### Directions for this task:
Restate the listing in full, keeping every word as it is.

BEGIN

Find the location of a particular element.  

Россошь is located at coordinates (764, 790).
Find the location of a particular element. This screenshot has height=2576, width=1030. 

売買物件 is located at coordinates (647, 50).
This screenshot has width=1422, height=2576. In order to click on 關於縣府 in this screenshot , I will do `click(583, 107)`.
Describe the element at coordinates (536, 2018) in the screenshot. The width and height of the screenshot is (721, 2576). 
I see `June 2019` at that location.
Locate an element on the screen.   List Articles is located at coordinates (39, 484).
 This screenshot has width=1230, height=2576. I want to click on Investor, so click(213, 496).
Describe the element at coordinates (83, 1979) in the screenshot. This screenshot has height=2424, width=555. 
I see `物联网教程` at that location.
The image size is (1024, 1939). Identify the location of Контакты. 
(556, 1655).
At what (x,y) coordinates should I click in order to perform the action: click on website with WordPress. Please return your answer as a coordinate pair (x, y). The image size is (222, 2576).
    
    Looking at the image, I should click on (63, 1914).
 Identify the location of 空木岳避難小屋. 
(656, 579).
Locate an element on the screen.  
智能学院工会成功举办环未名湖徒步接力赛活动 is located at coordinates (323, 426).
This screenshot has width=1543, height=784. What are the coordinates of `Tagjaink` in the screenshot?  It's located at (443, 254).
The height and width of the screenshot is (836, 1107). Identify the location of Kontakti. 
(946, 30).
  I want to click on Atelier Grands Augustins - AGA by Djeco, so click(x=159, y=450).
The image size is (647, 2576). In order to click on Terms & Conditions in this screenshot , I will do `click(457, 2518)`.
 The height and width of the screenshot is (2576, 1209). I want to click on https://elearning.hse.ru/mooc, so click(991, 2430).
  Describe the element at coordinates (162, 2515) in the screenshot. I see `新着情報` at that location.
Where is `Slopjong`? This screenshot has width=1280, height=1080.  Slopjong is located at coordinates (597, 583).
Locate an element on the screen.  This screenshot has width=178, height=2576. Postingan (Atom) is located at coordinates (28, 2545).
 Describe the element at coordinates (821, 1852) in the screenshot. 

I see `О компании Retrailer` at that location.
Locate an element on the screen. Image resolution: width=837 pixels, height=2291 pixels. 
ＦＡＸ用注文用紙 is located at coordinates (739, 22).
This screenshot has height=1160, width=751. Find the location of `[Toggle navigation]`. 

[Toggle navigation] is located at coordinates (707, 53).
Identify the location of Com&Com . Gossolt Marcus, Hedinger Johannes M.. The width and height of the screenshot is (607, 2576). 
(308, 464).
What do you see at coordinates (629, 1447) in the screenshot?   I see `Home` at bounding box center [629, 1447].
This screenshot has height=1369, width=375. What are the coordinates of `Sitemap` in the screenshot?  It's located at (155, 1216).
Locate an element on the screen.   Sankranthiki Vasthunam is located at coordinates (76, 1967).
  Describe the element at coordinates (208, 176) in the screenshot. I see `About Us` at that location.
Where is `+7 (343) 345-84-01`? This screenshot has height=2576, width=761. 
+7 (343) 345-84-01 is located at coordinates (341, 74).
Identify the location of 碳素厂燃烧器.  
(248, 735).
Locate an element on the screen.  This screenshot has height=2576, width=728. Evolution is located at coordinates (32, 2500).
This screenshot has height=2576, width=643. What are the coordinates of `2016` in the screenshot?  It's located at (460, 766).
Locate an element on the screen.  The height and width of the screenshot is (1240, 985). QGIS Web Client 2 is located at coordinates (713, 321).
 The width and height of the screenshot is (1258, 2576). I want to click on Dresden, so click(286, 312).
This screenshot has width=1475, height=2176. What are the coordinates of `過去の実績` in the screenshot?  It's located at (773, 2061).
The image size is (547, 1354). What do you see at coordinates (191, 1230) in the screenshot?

END

### Task output:
Find the location of a particular element.  

Россошь is located at coordinates (764, 790).
Find the location of a particular element. This screenshot has height=2576, width=1030. 

売買物件 is located at coordinates (647, 50).
This screenshot has width=1422, height=2576. In order to click on 關於縣府 in this screenshot , I will do `click(583, 107)`.
Describe the element at coordinates (536, 2018) in the screenshot. The width and height of the screenshot is (721, 2576). 
I see `June 2019` at that location.
Locate an element on the screen.   List Articles is located at coordinates (39, 484).
 This screenshot has width=1230, height=2576. I want to click on Investor, so click(213, 496).
Describe the element at coordinates (83, 1979) in the screenshot. This screenshot has height=2424, width=555. 
I see `物联网教程` at that location.
The image size is (1024, 1939). Identify the location of Контакты. 
(556, 1655).
At what (x,y) coordinates should I click in order to perform the action: click on website with WordPress. Please return your answer as a coordinate pair (x, y). The image size is (222, 2576).
    
    Looking at the image, I should click on (63, 1914).
 Identify the location of 空木岳避難小屋. 
(656, 579).
Locate an element on the screen.  
智能学院工会成功举办环未名湖徒步接力赛活动 is located at coordinates (323, 426).
This screenshot has width=1543, height=784. What are the coordinates of `Tagjaink` in the screenshot?  It's located at (443, 254).
The height and width of the screenshot is (836, 1107). Identify the location of Kontakti. 
(946, 30).
  I want to click on Atelier Grands Augustins - AGA by Djeco, so click(x=159, y=450).
The image size is (647, 2576). In order to click on Terms & Conditions in this screenshot , I will do `click(457, 2518)`.
 The height and width of the screenshot is (2576, 1209). I want to click on https://elearning.hse.ru/mooc, so click(991, 2430).
  Describe the element at coordinates (162, 2515) in the screenshot. I see `新着情報` at that location.
Where is `Slopjong`? This screenshot has width=1280, height=1080.  Slopjong is located at coordinates (597, 583).
Locate an element on the screen.  This screenshot has width=178, height=2576. Postingan (Atom) is located at coordinates (28, 2545).
 Describe the element at coordinates (821, 1852) in the screenshot. 

I see `О компании Retrailer` at that location.
Locate an element on the screen. Image resolution: width=837 pixels, height=2291 pixels. 
ＦＡＸ用注文用紙 is located at coordinates (739, 22).
This screenshot has height=1160, width=751. Find the location of `[Toggle navigation]`. 

[Toggle navigation] is located at coordinates (707, 53).
Identify the location of Com&Com . Gossolt Marcus, Hedinger Johannes M.. The width and height of the screenshot is (607, 2576). 
(308, 464).
What do you see at coordinates (629, 1447) in the screenshot?   I see `Home` at bounding box center [629, 1447].
This screenshot has height=1369, width=375. What are the coordinates of `Sitemap` in the screenshot?  It's located at (155, 1216).
Locate an element on the screen.   Sankranthiki Vasthunam is located at coordinates (76, 1967).
  Describe the element at coordinates (208, 176) in the screenshot. I see `About Us` at that location.
Where is `+7 (343) 345-84-01`? This screenshot has height=2576, width=761. 
+7 (343) 345-84-01 is located at coordinates (341, 74).
Identify the location of 碳素厂燃烧器.  
(248, 735).
Locate an element on the screen.  This screenshot has height=2576, width=728. Evolution is located at coordinates (32, 2500).
This screenshot has height=2576, width=643. What are the coordinates of `2016` in the screenshot?  It's located at (460, 766).
Locate an element on the screen.  The height and width of the screenshot is (1240, 985). QGIS Web Client 2 is located at coordinates (713, 321).
 The width and height of the screenshot is (1258, 2576). I want to click on Dresden, so click(286, 312).
This screenshot has width=1475, height=2176. What are the coordinates of `過去の実績` in the screenshot?  It's located at (773, 2061).
The image size is (547, 1354). What do you see at coordinates (191, 1230) in the screenshot?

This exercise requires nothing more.